Dunn has been a firefighter for more than 20 years and he's cleaned chimneys part-time for more than 15 years.

"I think they look at it as something sitting over in the corner or along the wall in the house and they never think about it," said Dunn. "They go out and pick up some old scrap wood or lumber and burn that and you really shouldn't be burning scrap wood and lumber. You should be burning cut seasoned wood in your fire place."

Dunn said chimneys should be cleaned and inspected at least twice a year by a certified chimney specialist.

"One of the things you might look at if you wanted to look up there yourself is if you see a lot of buildup, a lot of black tar or crusty looking substances on the wall of the chimney, then that may be an indication that it needs to be cle3aned," said Dunn.

Dunn said areas around fireplaces should be cleared of flammable materials.

"A lot of people buy vent free gas logs to put inside their fireplace, especially a factory built fireplace.
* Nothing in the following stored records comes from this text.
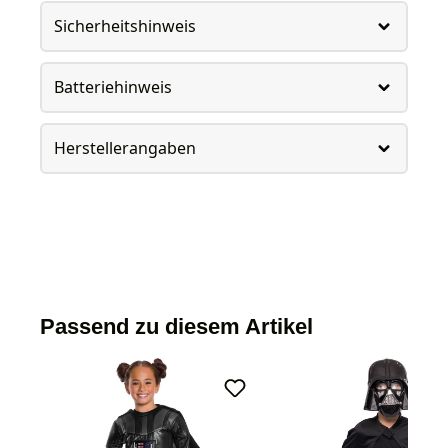
Sicherheitshinweis
Batteriehinweis
Herstellerangaben
Passend zu diesem Artikel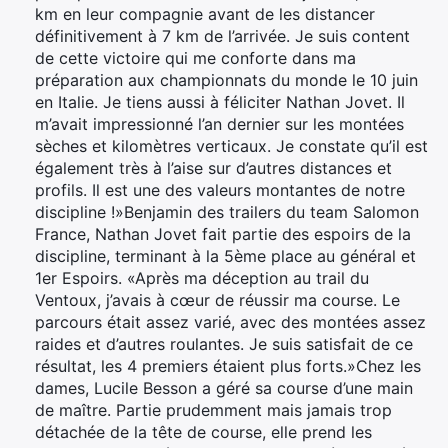
km en leur compagnie avant de les distancer
définitivement à 7 km de l’arrivée. Je suis content
de cette victoire qui me conforte dans ma
préparation aux championnats du monde le 10 juin
en Italie. Je tiens aussi à féliciter Nathan Jovet. Il
m’avait impressionné l’an dernier sur les montées
sèches et kilomètres verticaux. Je constate qu’il est
également très à l’aise sur d’autres distances et
profils. Il est une des valeurs montantes de notre
discipline !»Benjamin des trailers du team Salomon
France, Nathan Jovet fait partie des espoirs de la
discipline, terminant à la 5ème place au général et
1er Espoirs. «Après ma déception au trail du
Ventoux, j’avais à cœur de réussir ma course. Le
parcours était assez varié, avec des montées assez
raides et d’autres roulantes. Je suis satisfait de ce
résultat, les 4 premiers étaient plus forts.»Chez les
dames, Lucile Besson a géré sa course d’une main
de maître. Partie prudemment mais jamais trop
détachée de la tête de course, elle prend les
The factory built fireplace is designed to have airflow going in and around it and when you shut the damper off to the chimney, then it creates an overheated effect for the fireplace," said Dunn.

"You will see some older chimneys that are just brick and have no liner whatsoever. No clay liner or metal or steel liner. That doesn't meet the NFPA standard that we have today," said Dunn. "Many years ago when they were built, that's how the built them. Over the course of time, we've learned that those houses burn to the ground."